Bugbears on the road — 13 Comments

  1. The pedestrian option at traffic lights. My solution. Bear with me.
    If the pedestrian does not keep his finger on the button or at least presses it every 5 or 10 seconds, “Yes, I am still here, and want to cross.” then his shot at a green man (person, bipedal thing) is cancelled. Go back to go. Do not collect a chance of crossing.
    Hereabouts I see the pedestrian approach the crossing, does not even look to see that there is no traffic of a vehicular type and pushes the button. Then checks traffic. “Oh, nothing coming, I’ll just walk across”. The system sequences through and shows the green biped. But there is nobody wanting to cross.
    This not only annoys the waiting motorist, brings forward the time of cooking planet because of idling engines, but it inconveniences any following pedestrian.
    The system computer assumes that any waiting pedestrian has had a crossing opportunity and let’s the four way vehicular traffic have a turn. Any following pedestrian has to wait its turn after pressing the button. Gets passed off with the wait and crosses when there is a hiatus is road traffic. Repeat.
    Then there are the jokers who just push the button even if they have no intention of crossing. A finger to those entitled motorists. And buses, ambulances, delivery drivers and the rest on wheels.
    End of rant.

    • An alternative for pedestrian-controlled lights is a coin-slot. If the pedestrian wants to stop the traffic promptly, they can put a coin in the slot, say 50p, 50c etc, to cause the traffic to stop very soon. Without a coin, the lights may take at least 5 minutes to change.

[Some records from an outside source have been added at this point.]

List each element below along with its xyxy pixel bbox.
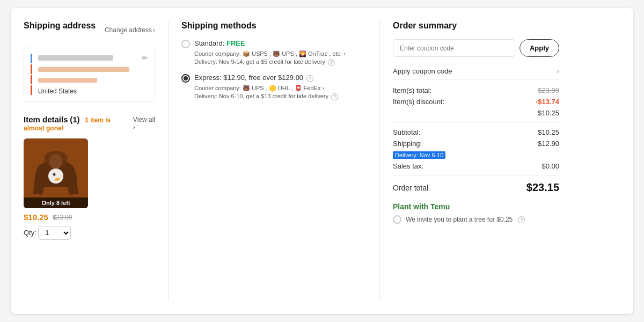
shipping-option-standard: Standard: FREE Courier company: 📦 USPS ,… <box>181 39 367 66</box>
plant-text: We invite you to plant a tree for $0.25 <box>406 216 513 223</box>
items-discount-line: Item(s) discount: -$13.74 <box>393 98 559 106</box>
express-info-icon[interactable]: ? <box>306 75 313 82</box>
only-left-badge: Only 8 left <box>24 197 88 208</box>
view-all-link[interactable]: View all › <box>133 116 155 131</box>
shipping-methods-section: Shipping methods Standard: FREE Courier … <box>181 21 380 301</box>
subtotal-line: Subtotal: $10.25 <box>393 128 559 136</box>
change-address-link[interactable]: Change address › <box>105 26 155 34</box>
delivery-highlight-row: Delivery: Nov 6-10 <box>393 151 559 159</box>
left-section: Shipping address Change address › ✏ <box>24 21 169 301</box>
checkout-container: Shipping address Change address › ✏ <box>11 8 633 314</box>
product-item: Only 8 left $10.25 $23.99 Qty: 1 2 3 <box>24 138 155 240</box>
shipping-line: Shipping: $12.90 <box>393 140 559 148</box>
shipping-address-title: Shipping address <box>24 21 96 31</box>
address-name-redacted <box>38 55 113 61</box>
radio-standard[interactable] <box>181 40 190 48</box>
shipping-option-express: Express: $12.90, free over $129.00 ? Cou… <box>181 74 367 100</box>
standard-courier: Courier company: 📦 USPS , 🐻 UPS , 🌄 OnTr… <box>194 50 367 57</box>
apply-coupon-chevron: › <box>557 67 559 75</box>
subtotal-label: Subtotal: <box>393 128 420 136</box>
sales-tax-label: Sales tax: <box>393 162 423 170</box>
sales-tax-line: Sales tax: $0.00 <box>393 162 559 170</box>
svg-point-0 <box>49 154 62 169</box>
express-courier: Courier company: 🐻 UPS , 🟡 DHL , 📮 FedEx… <box>194 85 367 92</box>
standard-free: FREE <box>226 39 245 47</box>
sales-tax-value: $0.00 <box>541 162 559 170</box>
svg-point-1 <box>48 169 63 184</box>
divider-2 <box>393 175 559 176</box>
plant-info-icon[interactable]: ? <box>518 216 525 223</box>
address-card: ✏ United States <box>24 47 155 102</box>
qty-select[interactable]: 1 2 3 <box>38 226 71 240</box>
divider-1 <box>393 122 559 123</box>
express-delivery: Delivery: Nov 6-10, get a $13 credit for… <box>194 93 367 100</box>
product-price-row: $10.25 $23.99 <box>24 213 155 222</box>
qty-label: Qty: <box>24 229 38 237</box>
items-discount-label: Item(s) discount: <box>393 98 444 106</box>
express-delivery-info-icon[interactable]: ? <box>331 93 338 100</box>
radio-express[interactable] <box>181 74 190 83</box>
net-price-row: $10.25 <box>393 109 559 117</box>
shipping-label: Shipping: <box>393 140 422 148</box>
items-total-label: Item(s) total: <box>393 86 431 94</box>
coupon-row: Apply <box>393 39 559 57</box>
apply-button[interactable]: Apply <box>519 39 559 57</box>
address-line1-redacted <box>38 67 129 72</box>
apply-coupon-row[interactable]: Apply coupon code › <box>393 62 559 80</box>
order-summary-title: Order summary <box>393 21 559 31</box>
items-total-value: $23.99 <box>538 86 559 94</box>
express-label: Express: $12.90, free over $129.00 ? <box>194 74 313 82</box>
address-line2-redacted <box>38 78 97 83</box>
item-details-title: Item details <box>24 115 68 124</box>
product-image-wrapper: Only 8 left <box>24 138 88 208</box>
apply-coupon-text: Apply coupon code <box>393 67 452 75</box>
shipping-value: $12.90 <box>538 140 559 148</box>
item-details-header: Item details (1) 1 item is almost gone! … <box>24 115 155 132</box>
svg-point-3 <box>54 174 55 175</box>
order-total-value: $23.15 <box>526 181 559 194</box>
price-original: $23.99 <box>53 214 72 221</box>
plant-row: We invite you to plant a tree for $0.25 … <box>393 215 559 224</box>
plant-temu-title: Plant with Temu <box>393 202 559 211</box>
order-total-label: Order total <box>393 184 428 192</box>
edit-address-icon[interactable]: ✏ <box>142 54 148 62</box>
standard-delivery-info-icon[interactable]: ? <box>328 59 335 66</box>
order-summary-section: Order summary Apply Apply coupon code › … <box>393 21 559 301</box>
order-total-row: Order total $23.15 <box>393 181 559 194</box>
address-country: United States <box>38 87 77 95</box>
plant-radio[interactable] <box>393 215 401 224</box>
items-total-line: Item(s) total: $23.99 <box>393 86 559 94</box>
item-count: (1) <box>70 115 79 124</box>
hoodie-svg <box>32 147 80 200</box>
price-current: $10.25 <box>24 213 48 222</box>
delivery-highlight: Delivery: Nov 6-10 <box>393 151 445 159</box>
qty-row: Qty: 1 2 3 <box>24 226 155 240</box>
standard-label: Standard: FREE <box>194 39 245 47</box>
shipping-methods-title: Shipping methods <box>181 21 367 31</box>
net-price-value: $10.25 <box>538 109 559 117</box>
items-discount-value: -$13.74 <box>536 98 559 106</box>
coupon-input[interactable] <box>393 39 515 57</box>
standard-delivery: Delivery: Nov 9-14, get a $5 credit for … <box>194 58 367 66</box>
subtotal-value: $10.25 <box>538 128 559 136</box>
address-header: Shipping address Change address › <box>24 21 155 39</box>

      It’s like flying the Atlantic – How do you want to cross, economy or First Class? Choose the latter, you pay.

      Drivers pay to use the road, so there’s no excuse for pedestrians to be free-loaders.

  2. A while back they built a new bypass near me and linked up to some existing roads to provide a new ‘cross route’. It has two lanes and loads of two lane roundabouts. As you approach some roundabouts have the left lane ahead and left, right lane for turning right only. Other roundabouts have the left lane for left turn only and the right lane is ahead and right. Apparently it’s not random, it depends on the typical proportion of traffic needing to go each way. Sadly for the motorist who needs to keep straight ahead it is completely random and you don’t find out until you get there as it’s only marked on the road almost at the give way line and hidden by the car ahead. I feel your pain.

  3. Finding someone with a white stick waiting to cross and going “beep, beep, beep” can be fun.

    • If you know, ya know, but underneath the little crossing box with the button, is a little knurled knob (oh er misses) this is attached to a motor that only spins when the green man is lit. Its for deaf and blind people, well those who got the memo.
      It’s almost impossible to spot if you don’t know its there, but great fun to use in the smug knowledge that no-one else knows.

  4. In our ‘busy’ village, there are traffic lights on the main crossroads, which work to some extent, but when they don’t, the traffic eases itself across effortlessly, drivers are polite, pedestrians get their way and all is well.

    Directly Kent County Council get involved in the repair, chaos ensues once again…

    • They installed a set of crossing lights in our village a while back I don’t know why. Anyway someone smaked into one of the lights putting it out of action. The council repaired the lights again. Someone smacked into another light [our bad drivers are excellently consistent]. They replaced the lights with an official pedestrian crossing with the flashing lollipops. Someone smashed into the lollipops. In the end they removed everything, leaving just the stripes on the road surface. Now drivers treat the crossing with reverence and will stop if someone is even near the crossing strip. If I want to cross I usually hang back until there is a lull in traffic [usually about five seconds wait] as I consider traffic to have right of way and I don’t want to inconvenience them. Usually though they see me loitering at the back of the pavement and stop anyway.

  5. Your council employs traffic planners. IF they did their jobs perfectly the traffic would be arranged in the optimal manner and they could sit back and relax. But they can’t relax, because traffic planners who want to keep their jobs MUST plan traffic. They’ll always change, update and upfuck the traffic to justify their existence.

    • The job of current traffic planners is not to optimise safe traffic-flow, indeed it is the reverse. Their objective is to make driving any personal vehicles so difficult, unpleasant and inconvenient that we’ll all feel compelled either to take up cycling or use the bus or train.
      The wider pressure to adopt electric cars is part of the same principle, they really don’t like we poor people having the freedom to manage our own travel, either locally or nationally.
      Needless to say, I’ll not be on a bike, bus or train, nor in a joke dodgem car – the resistance starts here.

  6. I second your effort Mudplugger.

    I would rally behind you, but the town in which I currently reside is so small that a pedestrian can get from one end to the other in under ten minutes, (and that is allowing a few minutes for window shopping).

    Most days I can cross mid-block without seeing a car from one end of town to the other. (And the street is a State Highway.)